Głównym bohaterem jest radca prawny - zamknięty w sobie, pryncypialny i nieco gburowaty, acz niezwykle inteligentny Paweł Wencel, który wraz ze swym niegdyś przyjacielem, a obecnie wspólnikiem, kobieciarzem i lekkoduchem - Robertem Zagajewiczem, prowadzi w Warszawie dobrze prosperującą kancelarię prawniczą. Pomiędzy dwoma mężczyznami staje Hanna - żona Pawła, kobieta piękna, ale nie spełniona w małżeństwie, znużona małostkowością i pazernością męża i jego rodziny - tytułowych Wenclów – nuworyszy, którzy dzięki układom starego Wencla, ojca Pawła, dorobili się sowicie na uwłaszczeniu nomenklatury. Co więcej, pomiędzy wspólników wkracza jeszcze ktoś...

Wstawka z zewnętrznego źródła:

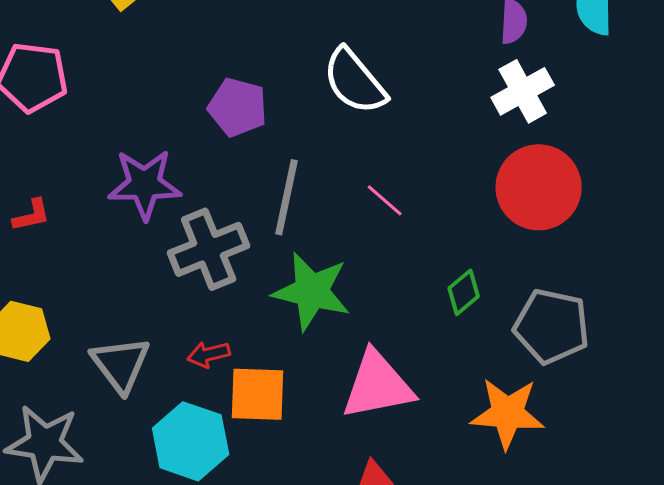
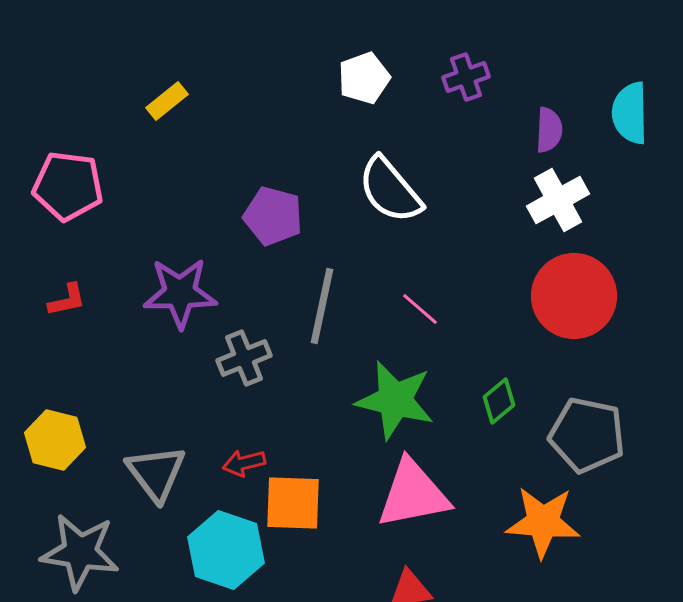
red L-shape: (32, 215) -> (67, 300), moved
gray cross: (209, 249) -> (244, 358), size x0.7
green star: (312, 291) -> (395, 400), moved

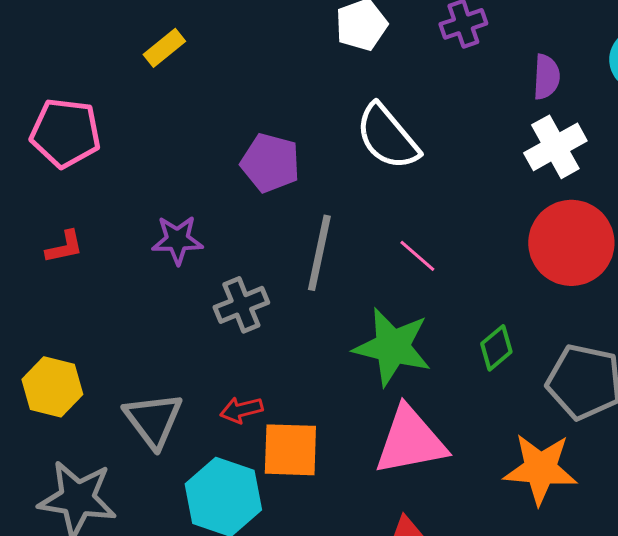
purple star: (180, 293) -> (177, 240), size x0.7

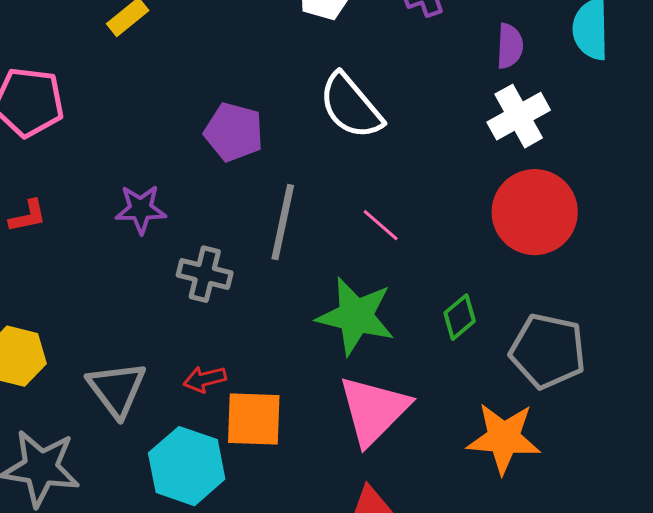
gray cross: (241, 305) -> (205, 274), turned 36
pink triangle: (410, 441) -> (374, 410), turned -34

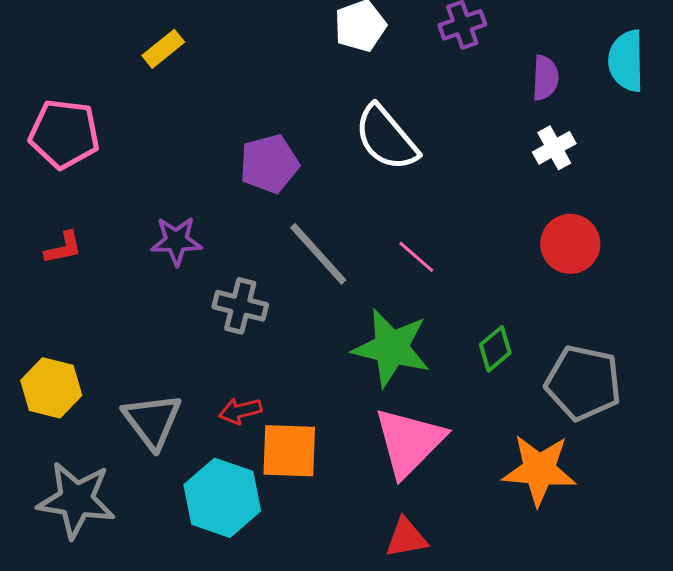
white cross: (519, 116) -> (554, 148), size x0.7
purple pentagon: (234, 132) -> (269, 164), turned -30
red circle: (535, 212) -> (570, 244), size x0.7
gray line: (283, 222) -> (318, 254), turned -54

Przeciwwagę dla Wenclów stanowi klan Roliczów, z którego pochodzi Hanna. Jest to rodzina z tradycjami AK-owskimi i antykomunistycznymi oraz kultywowaną od pokoleń profesją adwokacką. Hanna ma przyrodnią siostrę Matyldę, atrakcyjną singielkę pracującą w korporacji. To jej oczami dokładnie przyglądamy się przeróżnym typom korporacyjnym - od „zimnej korporacyjnej suki”, która psychicznie maltretuje podwładnych, przez „szuję z prowincji gotową na wszystko”, miałkich wazeliniarzy, aż po współczesnych bohaterów walczących z głupotą. Nie zabrakło też przedstawiciela środowiska artystycznego - zdolnego malarza, któremu zdarzyło się współpracować z bezduszną firmą Matyldy przy kampanii reklamowej...
Akcja rozgrywa się przede wszystkim w Warszawie, w jej „świątyniach kapitalizmu” i w inteligenckich ostojach. To rodzące się znów do życia miasto, niegdyś eleganckie, ze swoją niezłomną historią, jest doskonałym tłem losów dwóch wspomnianych rodzin.
Rodzina Wenclów to doskonały, chwilami niezwykle zabawny obraz formującej się polskiej klasy średniej w jej naturalnym środowisku - kancelariach prawniczych, agencjach reklamowych i dużych korporacjach, wzbogacony celnymi obserwacjami jej komicznych zachowań i pierwotnych cech. „Próżność... to mój ulubiony grzech” – mówi w finale Adwokata Diabła John Milton grany przez Ala Pacino.